* _Data under study_:
>>>
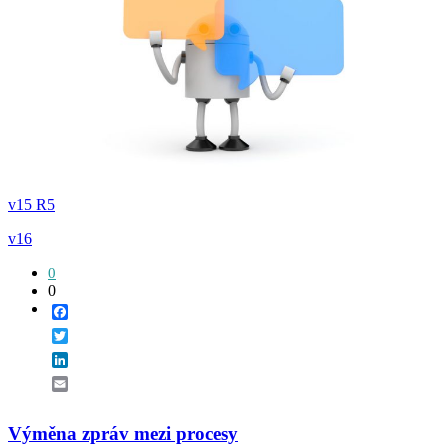
v15 R5
v16
0
0
Facebook
Twitter
LinkedIn
Email
Výměna zpráv mezi procesy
<<<
* _Required work_: Skip the images and write out the rest of the listing exactly.

* _Response_:
v15 R5
v16
0
0
Facebook
Twitter
LinkedIn
Email
Výměna zpráv mezi procesy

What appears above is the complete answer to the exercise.